Pour corriger ce biais, plusieurs options existent :
- Tasser légèrement le sable dans le seau de mesure (sans le compacter) pour chasser l’air emprisonné par l’humidité
- Travailler avec un sable ressuyé, stocké à l’abri de la pluie pendant quelques jours
- Ajuster visuellement la consistance du mortier : un bon mortier de chaux pour mur en pierre doit tenir sur la truelle sans couler, mais s’écraser facilement sous une légère pression du pouce

Teinte du joint : un indicateur de compatibilité avec la pierre
Les retours d’expérience sur chantiers de rénovation de façades en pierre montrent une prise en compte plus fine de la teinte finale du joint.
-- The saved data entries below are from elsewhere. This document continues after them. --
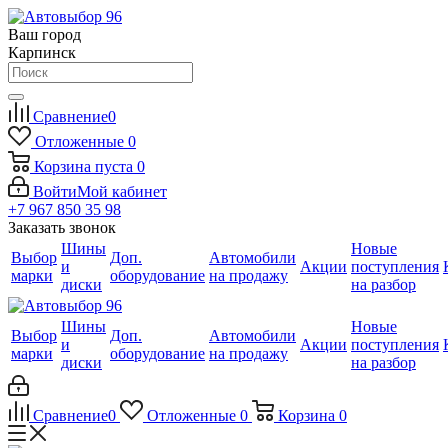
Ваш город
Карпинск
Сравнение
0
Отложенные
0
Корзина
пуста
0
Войти
Мой кабинет
+7 967 850 35 98
Заказать звонок
Шины
Новые
Выбор
Доп.
Автомобили
и
Акции
поступления
марки
оборудование
на продажу
диски
на разбор
Шины
Новые
Выбор
Доп.
Автомобили
и
Акции
поступления
марки
оборудование
на продажу
диски
на разбор
Сравнение
0
Отложенные
0
Корзина
0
Ce n’est pas qu’une question d’esthétique : la couleur du mortier sec renseigne sur sa composition réelle et sa compatibilité avec la pierre environnante.
Un joint trop blanc signale souvent un excès de chaux ou un sable trop propre, dépourvu de fines colorées. Un joint dont la teinte se rapproche de celle de la pierre indique généralement un bon équilibre entre le sable local et le liant.
C’est l’une des raisons pour lesquelles les maçons patrimoniaux insistent sur l’utilisation d’un sable de provenance locale. Au-delà de la couleur, ce sable partage souvent la même origine géologique que la pierre du mur, ce qui favorise la compatibilité chimique et mécanique du mortier.
Chaux aérienne ou chaux hydraulique pour un mur en pierre
Le choix entre chaux aérienne (CL) et chaux hydraulique naturelle (NHL) dépend de l’exposition du mur et de la nature de la pierre.
- La chaux aérienne convient aux enduits intérieurs et aux pierres très tendres (tuffeau, pierre de Gironde). Elle offre une grande souplesse et une perméabilité maximale à la vapeur d’eau, mais durcit lentement et ne résiste pas bien à l’humidité permanente
- La chaux hydraulique naturelle (NHL 2, 3,5 ou 5) fait prise au contact de l’eau et convient aux murs extérieurs, aux soubassements et aux pierres plus dures. Plus l’indice est élevé, plus la résistance mécanique augmente, mais plus la perméabilité diminue
- Sur un mur en pierre calcaire exposé aux intempéries, la NHL 3,5 constitue le compromis le plus fréquent. Elle offre une résistance suffisante sans écraser la pierre par un mortier trop dur
Un mortier plus dur que la pierre qu’il assemble finit par la dégrader : les contraintes mécaniques (dilatation thermique, tassement) se reportent sur la pierre au lieu de se dissiper dans les joints. C’est le défaut principal des joints au ciment sur bâti ancien, et la raison pour laquelle la chaux reste le liant adapté aux murs en pierre.
Les proportions évoquées dans cet article restent des repères de chantier. Chaque mur, chaque sable, chaque pierre introduit des variables. Réaliser une gâchée d’essai sur un échantillon de mur, la laisser sécher plusieurs jours et observer le résultat (adhérence, teinte, fissuration) reste la seule méthode fiable pour valider un dosage avant de traiter une façade entière.